▶ **The task**
Taking only the lines of the data below from the line with "Las Vegas ist" to the line with "Die 2 Protagonistinnen", ends included, write them out exactly and without pictures.
-------------------------
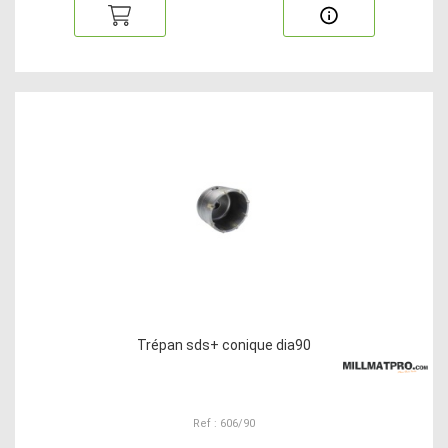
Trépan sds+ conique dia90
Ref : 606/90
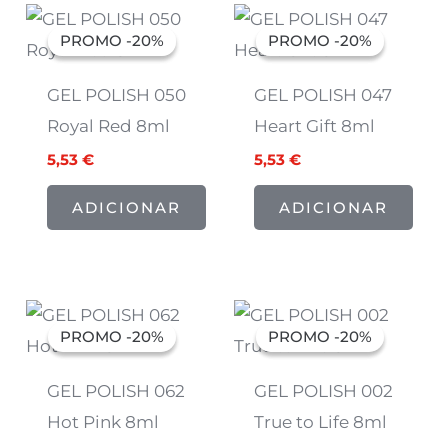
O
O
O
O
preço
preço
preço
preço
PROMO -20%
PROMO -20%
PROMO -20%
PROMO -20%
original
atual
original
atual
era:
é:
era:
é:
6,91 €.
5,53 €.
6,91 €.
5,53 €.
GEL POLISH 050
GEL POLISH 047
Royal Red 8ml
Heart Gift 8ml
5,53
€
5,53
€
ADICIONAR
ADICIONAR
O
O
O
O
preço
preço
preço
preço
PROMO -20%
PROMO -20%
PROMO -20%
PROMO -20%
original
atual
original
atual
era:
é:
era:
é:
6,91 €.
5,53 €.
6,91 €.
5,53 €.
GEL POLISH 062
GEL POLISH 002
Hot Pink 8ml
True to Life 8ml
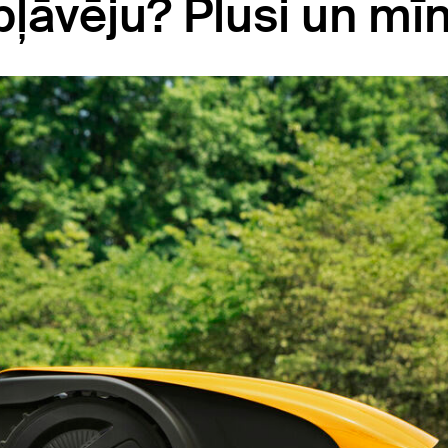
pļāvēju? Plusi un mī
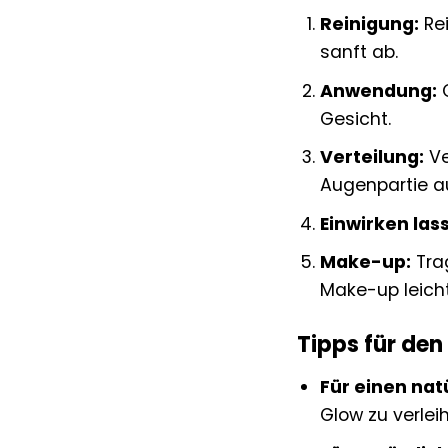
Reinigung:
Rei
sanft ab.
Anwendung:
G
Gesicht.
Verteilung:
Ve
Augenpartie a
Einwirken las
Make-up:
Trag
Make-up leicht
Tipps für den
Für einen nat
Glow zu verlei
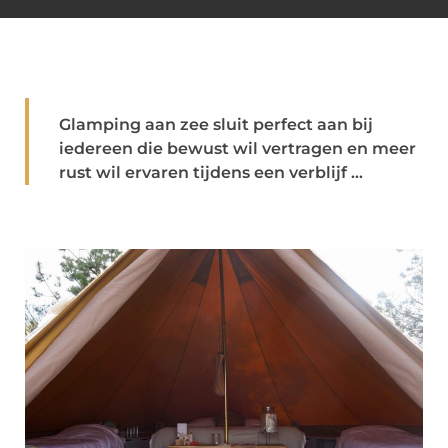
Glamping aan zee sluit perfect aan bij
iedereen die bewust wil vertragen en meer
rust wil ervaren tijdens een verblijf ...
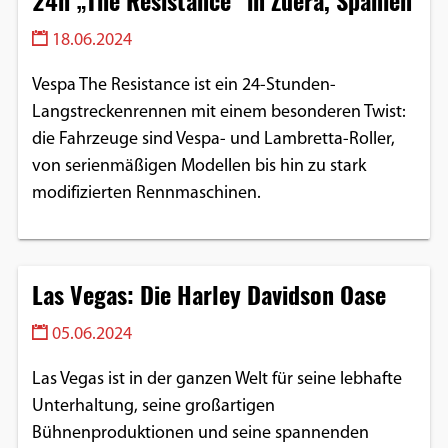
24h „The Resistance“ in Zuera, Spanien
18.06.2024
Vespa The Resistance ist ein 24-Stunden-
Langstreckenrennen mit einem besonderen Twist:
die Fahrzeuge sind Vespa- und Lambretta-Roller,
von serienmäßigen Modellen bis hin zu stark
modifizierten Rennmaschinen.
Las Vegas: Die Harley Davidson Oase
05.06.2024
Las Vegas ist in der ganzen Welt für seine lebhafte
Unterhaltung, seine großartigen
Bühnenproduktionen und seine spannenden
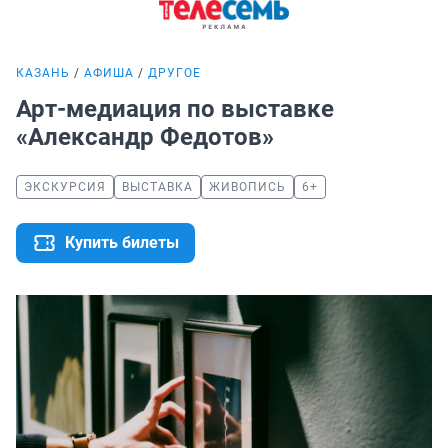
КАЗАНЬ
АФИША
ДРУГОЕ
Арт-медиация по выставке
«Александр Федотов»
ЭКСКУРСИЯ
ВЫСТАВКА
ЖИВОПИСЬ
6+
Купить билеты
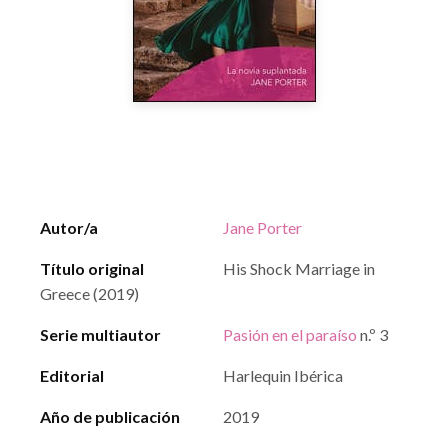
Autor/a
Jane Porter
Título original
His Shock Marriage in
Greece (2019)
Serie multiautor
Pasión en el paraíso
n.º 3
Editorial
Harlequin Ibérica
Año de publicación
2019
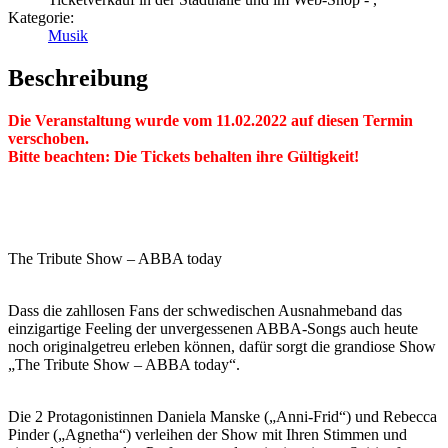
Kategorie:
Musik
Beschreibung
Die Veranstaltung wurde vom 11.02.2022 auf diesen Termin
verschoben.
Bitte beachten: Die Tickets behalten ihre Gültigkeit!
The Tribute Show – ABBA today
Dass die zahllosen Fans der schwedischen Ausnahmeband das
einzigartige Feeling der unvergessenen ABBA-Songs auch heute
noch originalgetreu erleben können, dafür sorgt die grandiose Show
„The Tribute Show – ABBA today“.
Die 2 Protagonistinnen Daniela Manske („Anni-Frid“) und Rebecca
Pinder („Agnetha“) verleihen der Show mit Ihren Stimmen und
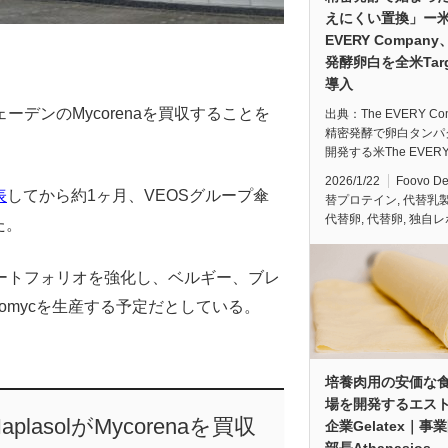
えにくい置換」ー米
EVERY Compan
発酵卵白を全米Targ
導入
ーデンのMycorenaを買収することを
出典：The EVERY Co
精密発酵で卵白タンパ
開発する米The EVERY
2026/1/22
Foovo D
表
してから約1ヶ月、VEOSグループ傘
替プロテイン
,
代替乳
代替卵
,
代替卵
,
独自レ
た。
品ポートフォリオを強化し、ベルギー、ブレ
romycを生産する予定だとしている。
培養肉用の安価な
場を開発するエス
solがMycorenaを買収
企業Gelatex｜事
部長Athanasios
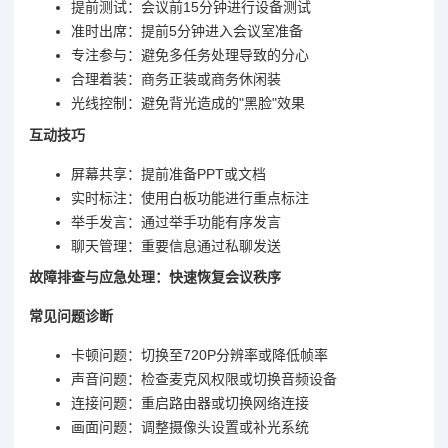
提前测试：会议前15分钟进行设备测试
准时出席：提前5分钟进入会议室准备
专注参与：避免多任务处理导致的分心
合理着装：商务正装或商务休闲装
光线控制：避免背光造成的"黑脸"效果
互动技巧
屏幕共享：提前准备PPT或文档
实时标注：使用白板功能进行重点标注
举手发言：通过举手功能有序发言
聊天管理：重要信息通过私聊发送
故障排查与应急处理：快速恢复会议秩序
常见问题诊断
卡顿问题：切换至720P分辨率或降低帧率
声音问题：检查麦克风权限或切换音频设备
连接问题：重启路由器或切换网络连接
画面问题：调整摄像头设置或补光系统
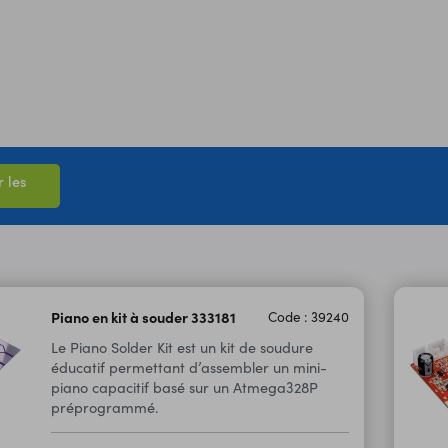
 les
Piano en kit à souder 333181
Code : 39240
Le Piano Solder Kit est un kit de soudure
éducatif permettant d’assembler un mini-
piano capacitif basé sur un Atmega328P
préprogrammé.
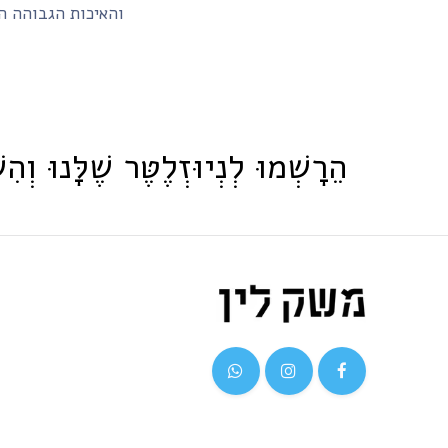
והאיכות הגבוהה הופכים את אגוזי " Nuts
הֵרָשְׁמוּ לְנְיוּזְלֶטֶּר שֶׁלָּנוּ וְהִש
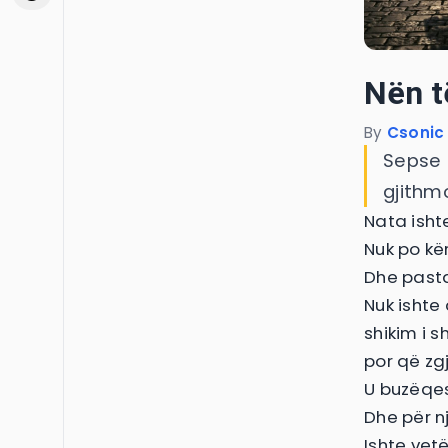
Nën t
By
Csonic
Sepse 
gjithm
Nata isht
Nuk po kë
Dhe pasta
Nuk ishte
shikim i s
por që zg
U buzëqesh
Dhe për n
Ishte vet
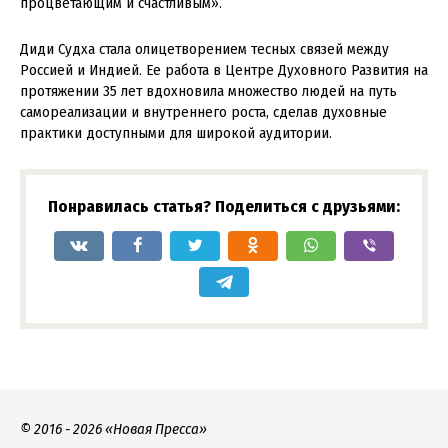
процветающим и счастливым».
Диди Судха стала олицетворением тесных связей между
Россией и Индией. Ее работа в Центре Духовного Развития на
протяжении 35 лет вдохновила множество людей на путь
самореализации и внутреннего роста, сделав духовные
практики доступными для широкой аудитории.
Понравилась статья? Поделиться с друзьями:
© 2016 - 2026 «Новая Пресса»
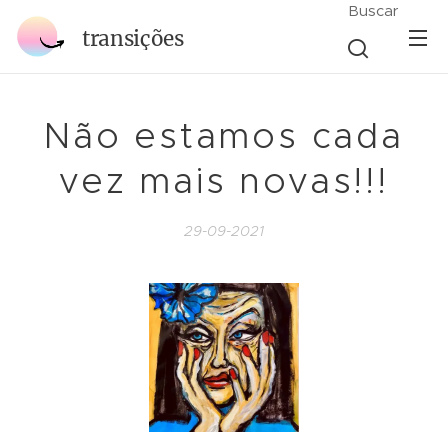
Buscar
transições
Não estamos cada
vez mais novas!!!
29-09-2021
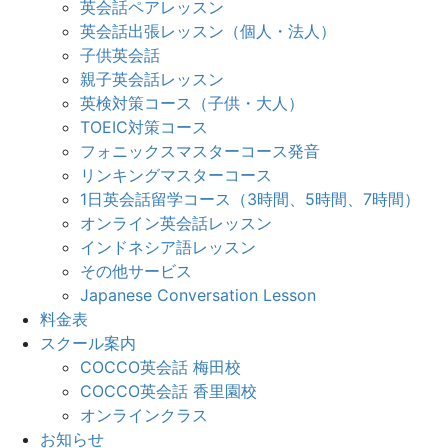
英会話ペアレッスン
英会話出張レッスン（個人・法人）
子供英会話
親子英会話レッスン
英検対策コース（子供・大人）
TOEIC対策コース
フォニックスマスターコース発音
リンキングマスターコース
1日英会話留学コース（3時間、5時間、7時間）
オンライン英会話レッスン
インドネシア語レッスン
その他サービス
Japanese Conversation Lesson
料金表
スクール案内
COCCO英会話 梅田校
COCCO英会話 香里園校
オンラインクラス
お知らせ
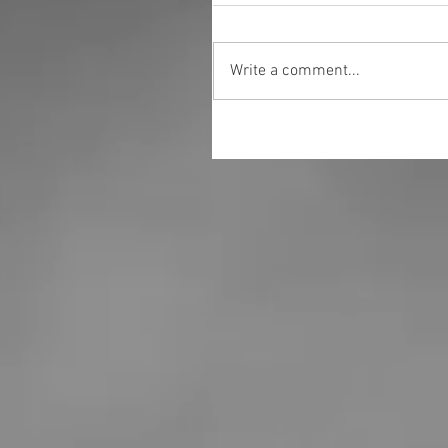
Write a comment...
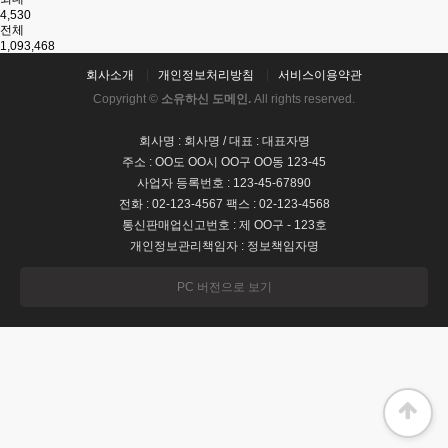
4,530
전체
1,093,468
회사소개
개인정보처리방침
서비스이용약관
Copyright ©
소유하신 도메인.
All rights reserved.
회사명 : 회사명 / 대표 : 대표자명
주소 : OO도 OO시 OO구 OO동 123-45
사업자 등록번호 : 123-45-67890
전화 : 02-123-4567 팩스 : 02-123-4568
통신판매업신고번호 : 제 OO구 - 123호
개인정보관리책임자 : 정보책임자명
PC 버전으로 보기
-------------------------
▶ **Output of the task**
Las Vegas ist in der ganzen Welt für seine lebhafte
Unterhaltung, seine großartigen
Bühnenproduktionen und seine spannenden
КАЗАНЬ
АФИША
ДРУГОЕ
Арт-медиация по выставке
«Александр Федотов»
ЭКСКУРСИЯ
ВЫСТАВКА
ЖИВОПИСЬ
6+
Купить билеты
Autor/a
Jane Porter
Título original
His Shock Marriage in
Greece (2019)
Serie multiautor
Pasión en el paraíso
n.º 3
Editorial
Harlequin Ibérica
Año de publicación
2019
Kategorie:
Musik
Beschreibung
Die Veranstaltung wurde vom 11.02.2022 auf diesen Termin
verschoben.
Bitte beachten: Die Tickets behalten ihre Gültigkeit!
The Tribute Show – ABBA today
Dass die zahllosen Fans der schwedischen Ausnahmeband das
einzigartige Feeling der unvergessenen ABBA-Songs auch heute
noch originalgetreu erleben können, dafür sorgt die grandiose Show
„The Tribute Show – ABBA today“.
Die 2 Protagonistinnen Daniela Manske („Anni-Frid“) und Rebecca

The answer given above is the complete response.